Of the entries below, return only those lines from the line with "TƯ VẤN NÂNG NGỰC" to the line with "THU GỌN MÔI BÉ LỚN", exactly, both included.

---- Material to process

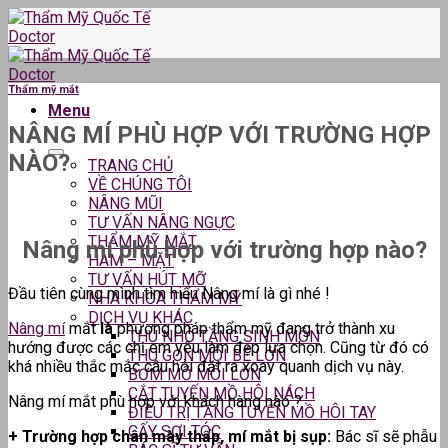
Skip
to
content
Thẩm mỹ mắt
Menu
NÂNG MÍ PHÙ HỢP VỚI TRƯỜNG HỢP
NÀO?
TRANG CHỦ
VỀ CHÚNG TÔI
NÂNG MŨI
TƯ VẤN NÂNG NGỰC
THẨM MỸ MẮT
Nâng mí phù hợp với trường hợp nào?
HÀM – MẶT
TƯ VẤN HÚT MỠ
Đầu tiên cùng mình tìm hiểu Nâng mí là gì nhé !
NHA KHOA THẨM MỸ
DỊCH VỤ KHÁC
Nâng mí
mắt
là
phương pháp thẩm mỹ đang trở thành xu
THU NHỎ TẦNG SINH MÔN
hướng được các chị em yêu làm đẹp lựa chọn. Cũng từ đó có
THU GỌN MÔI BÉ LỚN
khá nhiều thắc mắc câu hỏi đặt ra xoay quanh dịch vụ này.
BƠM MỠ MÔI LỚN
CẮT TUYẾN MỒ HÔI NÁCH
Nâng mí mắt phù hợp với khách hàng nào ?
ĐIỀU TRỊ TĂNG TUYẾN MỒ HÔI TAY
CẤY SỢI TÓC
+ Trường hợp chân mày thấp, mí mắt bị sụp:
Bác sĩ sẽ phẫu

--------

● Exercise response:
TƯ VẤN NÂNG NGỰC
THẨM MỸ MẮT
Nâng mí phù hợp với trường hợp nào?
HÀM – MẶT
TƯ VẤN HÚT MỠ
Đầu tiên cùng mình tìm hiểu Nâng mí là gì nhé !
NHA KHOA THẨM MỸ
DỊCH VỤ KHÁC
Nâng mí
mắt
là
phương pháp thẩm mỹ đang trở thành xu
THU NHỎ TẦNG SINH MÔN
hướng được các chị em yêu làm đẹp lựa chọn. Cũng từ đó có
THU GỌN MÔI BÉ LỚN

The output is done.